Selain karena Puan Maharani yang merupakan anak perempuan dari Megawati Soekarnoputri, Puan juga telah melalui serangkaian proses mulai dari menjadi Anggota Dewan Perwakilan Rakyat Republik Indonesia (DPR RI), Ketua Fraksi PDIP di DPR RI, Menteri di Kabinet Kerja Pemerinah Joko Widodo, hingga menjadi Ketua DPR RI yang ia emban saat ini. Artinya, kapasitas Puan untuk menjadi calon presiden di pPemilu 2024 sudah tidak diragukan lagi. Meski demikian, elektabilitas Puan Maharani sampai saat ini tidak terlalu menggembirakan. Hasil survei nasional Poltracking Indonesia pada bulan Agustus 2022, menempatkan Puan Maharani di peringkat 5 dari 10 calon presiden potensial dengan elektabilitas sebesar 6,5 persen.

Di sisi lain, PDIP juga tidak bisa menampik bahwa salah satu kadernya, yaitu Ganjar Pranowo, memiliki elektabilitas yang tinggi, dan bahkan dapat dikatakan paling tinggi saat ini. Nama Ganjar Pranowo selalu berada di urutan pertama di antara dua calon presiden lainnya yang saat ini sudah dideklarasikan, yaitu Prabowo Subianto dan Anies Baswedan. Grafik 1 berikut menunjukkan tiga nama calon presiden potensial dengan tingkat elektabilitas tertinggi berdasarkan tiga lembaga survei.

 

Grafik 1. Tiga Nama Calon Presiden Potensial dengan Tingkat Elektabilitas Tertinggi Berdasarkan Tiga Lembaga Survei

Sumber: Diolah dari rilis survei Charta Politika, SMRC, dan Poltracking Indonesia, 2022.

 

Selain melihat elektabilitas, kinerja Ganjar Pranowo sebagai Gubernur Jawa Tengah juga dinilai cukup baik. Tulisan Hidayah (2022) dengan judul “Membandingkan Performa Empat Kepala Daerah di Bursa Pilpres Tahun 2024”, memperlihatkan bahwa Khofifah Indar Parawansa dan Ganjar Pranowo menjadi kepala daerah terbaik jika dibandingkan dengan kepala daerah lainnya yang masuk dalam bursa pencapresan, yaitu Ridwan Kamil dan Anies Baswedan (Kumparan, 2022). Melihat fakta tersebut, serta pengalaman PDIP di Pemilu tahun 2014 dan 2019 yang mengusung calon dengan elektabilitas tinggi yaitu Joko Widodo dan mendapatkan hasil yang memuaskan, maka PDIP perlu untuk realistis dengan memajukan Ganjar Pranowo sebagai calon presiden di Pemilu tahun 2024 mendatang.

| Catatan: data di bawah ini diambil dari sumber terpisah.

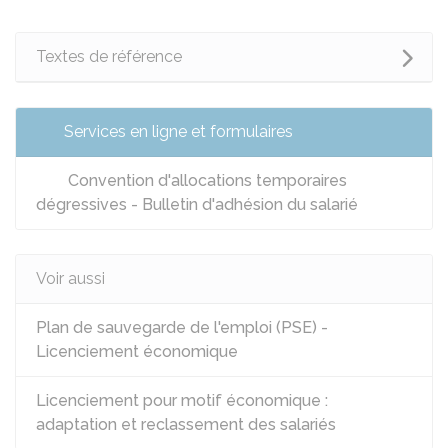
Textes de référence
Services en ligne et formulaires
Convention d'allocations temporaires
dégressives - Bulletin d'adhésion du salarié
Voir aussi
Plan de sauvegarde de l'emploi (PSE) -
Licenciement économique
Licenciement pour motif économique :
adaptation et reclassement des salariés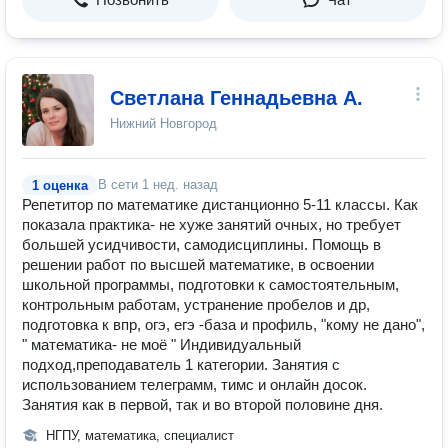
Светлана Геннадьевна А.
Нижний Новгород
В сети
1 нед. назад
1 оценка
Репетитор по математике дистанционно 5-11 классы. Как
показала практика- не хуже занятий очных, но требует
большей усидчивости, самодисциплины. Помощь в
решении работ по высшей математике, в освоении
школьной программы, подготовки к самостоятельным,
контрольным работам, устранение пробелов и др,
подготовка к впр, огэ, егэ -база и профиль, "кому не дано",
" математика- не моё " Индивидуальный
подход,преподаватель 1 категории. Занятия с
использованием телеграмм, тимс и онлайн досок.
Занятия как в первой, так и во второй половине дня.
НГПУ, математика, специалист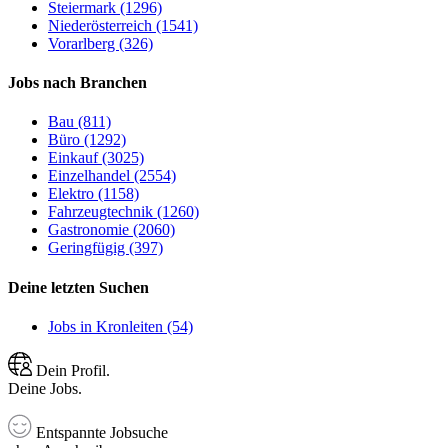
Steiermark (1296)
Niederösterreich (1541)
Vorarlberg (326)
Jobs nach Branchen
Bau (811)
Büro (1292)
Einkauf (3025)
Einzelhandel (2554)
Elektro (1158)
Fahrzeugtechnik (1260)
Gastronomie (2060)
Geringfügig (397)
Deine letzten Suchen
Jobs in Kronleiten (54)
Dein Profil.
Deine Jobs.
Entspannte Jobsuche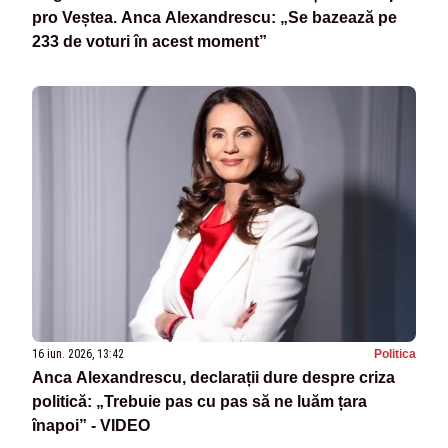
pro Veștea. Anca Alexandrescu: „Se bazează pe
233 de voturi în acest moment”
16 iun. 2026, 13:42
Politica
Anca Alexandrescu, declarații dure despre criza
politică: „Trebuie pas cu pas să ne luăm țara
înapoi” - VIDEO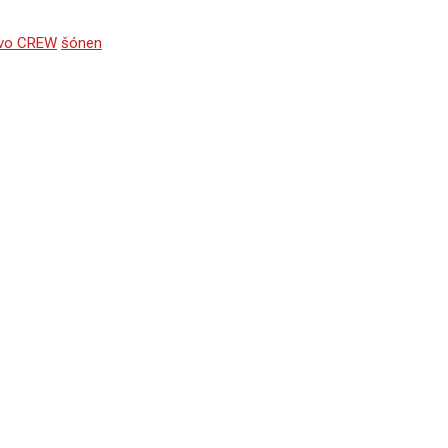
tvo CREW
šónen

Lantas, bagaimana dengan Puan Maharani? Jika saat ini menjadi presiden tidak cukup memungkinkan, maka menjadi Ketua Umum PDIP dirasa layak dan sangat memungkinkan untuk Puan. Alasannya sederhana, PDIP saat ini dikenal dengan “trah Soekarno”. Oleh karena itu, menjadikan Puan Maharani sebagai Ketua Umum PDIP akan membuat trah tersebut tetap terjaga, sekaligus jika aspek trah ini masih dianggap sebagai kekuatan PDIP.

Pertanyaannya: Jika demikian skenarionya, apakah posisi ini dianggap cukup untuk menjamin Puan menjadi calon presiden dari PDIP yang dianggap siap dan memungkinkan di Pemilu tahun 2029, jika memang ia akan dipersiapkan untuk itu? Kita lihat dinamika politik di PDIP selanjutnya.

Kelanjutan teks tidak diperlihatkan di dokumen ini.